The sub 48 hour overnighter (S48O) is a great way of getting away for a couple of days on the bike, on your own or with friends, to roads and trails you know well or somewhere entirely new. It would seem from various sections of the media (particularly social media) that this is something new, but Cyclotourists have been doing this over spare weekends for decades, and doing it on a vintage bike adds another dimension. Though the pull of buying a gravel/grinduro/endurance/gnarmac bike is strong purely on the level that it’s another bike to add to the collection I have found that there were bikes already in my stable more than capable of covering 100 miles or so over a couple of days loaded with kit. A vintage bike S48O is easy to do, fairly cheap and makes for a wonderful escape.

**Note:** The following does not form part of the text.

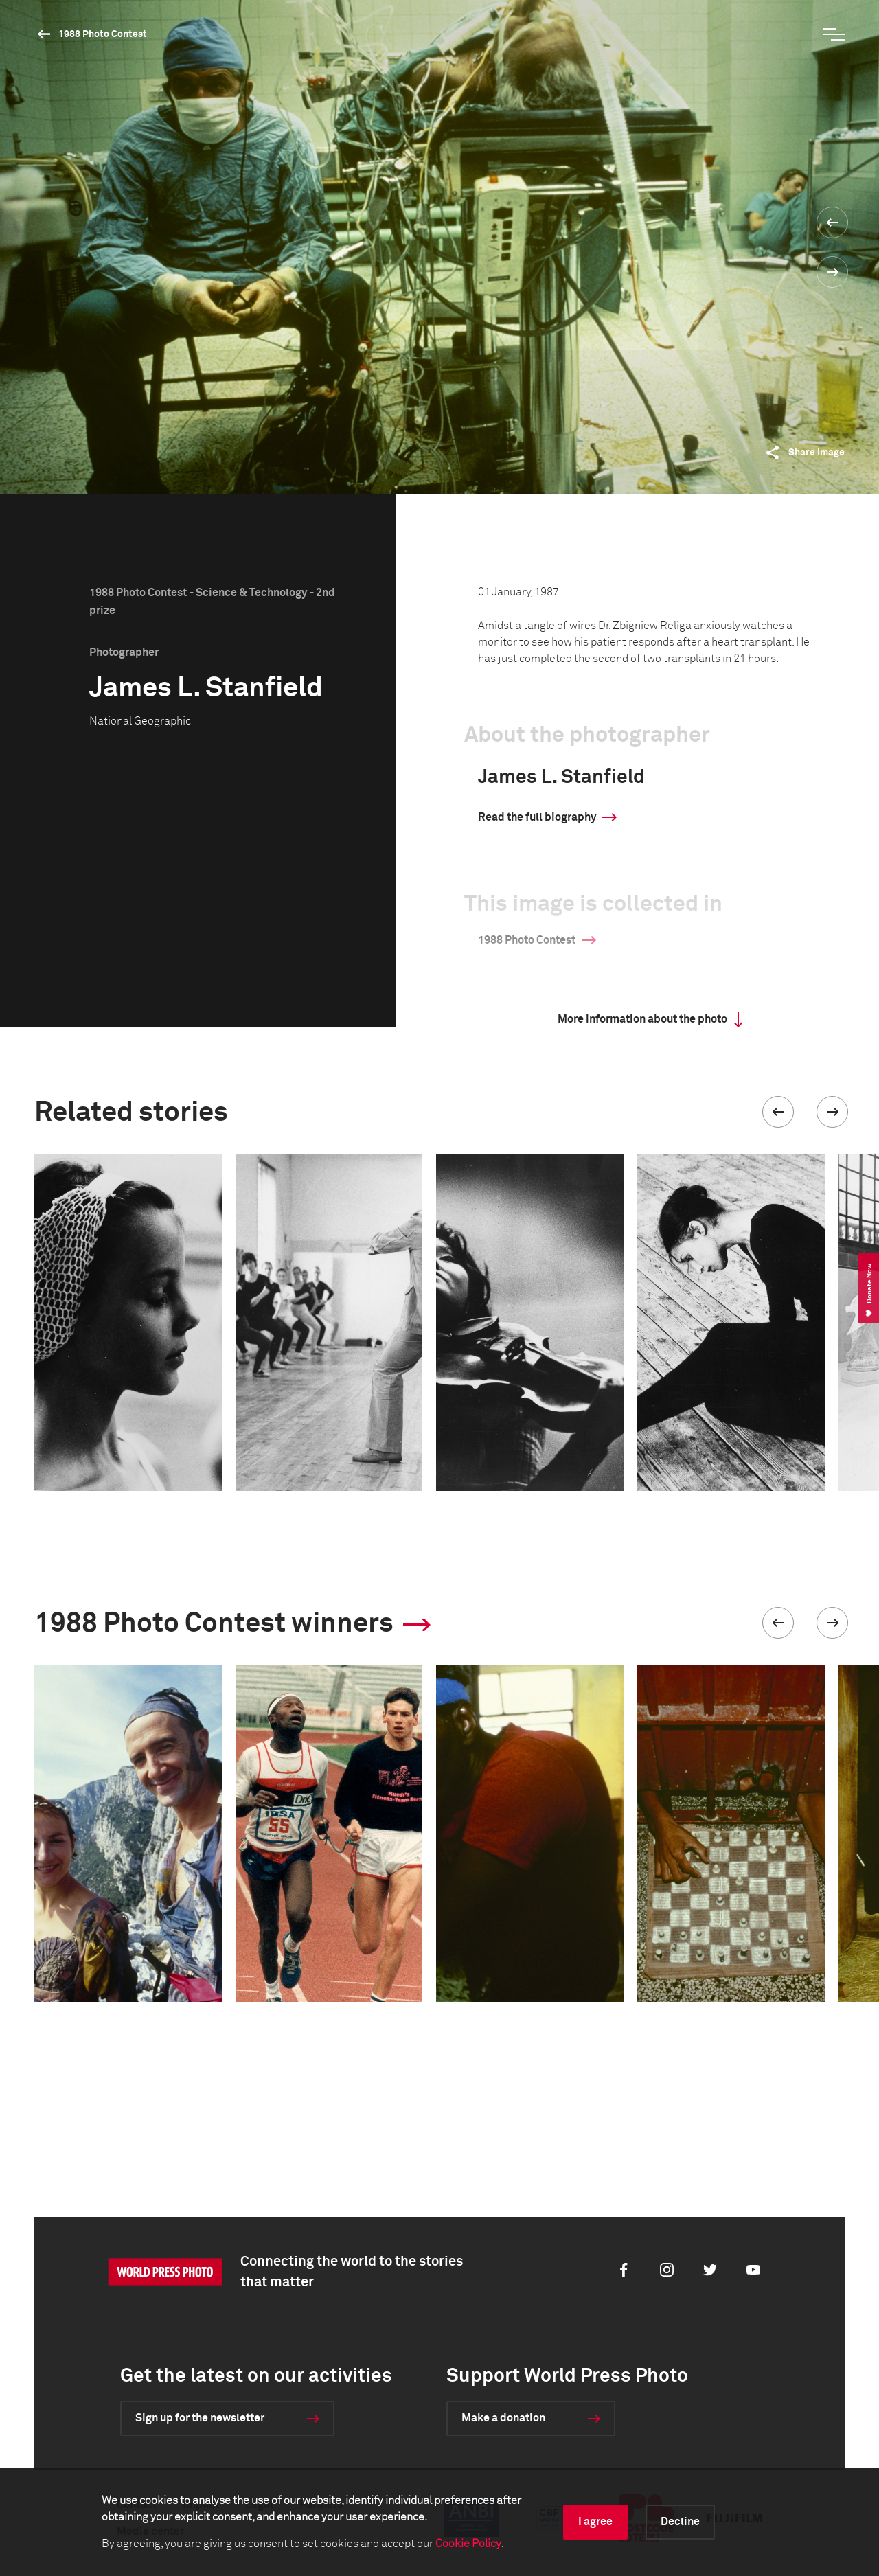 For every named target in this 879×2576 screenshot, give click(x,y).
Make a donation (503, 2418)
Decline (680, 2521)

Because of the short-ish journey time you probably won’t get too far (for me 50-60 miles on road and 25-35 miles off road is a great pace) and you therefore probably don’t need to pack too much kit. In summer months a bivvy bag and light sleeping bag is sufficient, a proper tent and a thicker bag might be needed in Spring/Autumn (depending on where you are going obviously!) but generally I don’t pack any cooking equipment and little in the way of clothes or spare parts. This means that you can get away without pannier bags, and if you can be assured dry weather you don’t need a bike with mudguards either, so any road bike with a few bags can work. There are some great luggage options that come under the ‘bike-packing’ category, no brackets, racks or special braze-ons necessary, but you can get an awful lot into the combination of a saddlebag and bar bag, and with the addition of a small frame bag too this should be plenty for a light summer trip.
One of the joys of using a vintage bike for trips like these is you really get to spend some time on them and appreciate the ride, I use vintage bikes for nearly everything from Touring to the commute. On day rides and commuting in particular I don’t have a lot of time to reflect on what it is I enjoy about riding them though, a couple of days back to back in the saddle means I start to notice all the little things, a nicely shaped lug, the flex in a particular frame or just how smoothly I can get friction shifters to work with a bit of practise! Because, for me certainly, these trips are not about riding huge distances, or going particularly quickly they offer the ideal pace to explore, and I don’t need the highest performance, lightest or most up to date bike for that. There is no guilt in stopping for ice cream (twice), or getting off the bike to go and paddle in the sea, there is just a sense of freedom and almost of timelessness. And therein lies the other great feeling of riding a vintage bike S48O – the connection with the past, that feeling that you could be travelling these same roads but 20, 30, 40 (delete as applicable) etc years ago, on the same equipment and enjoying the same freedom.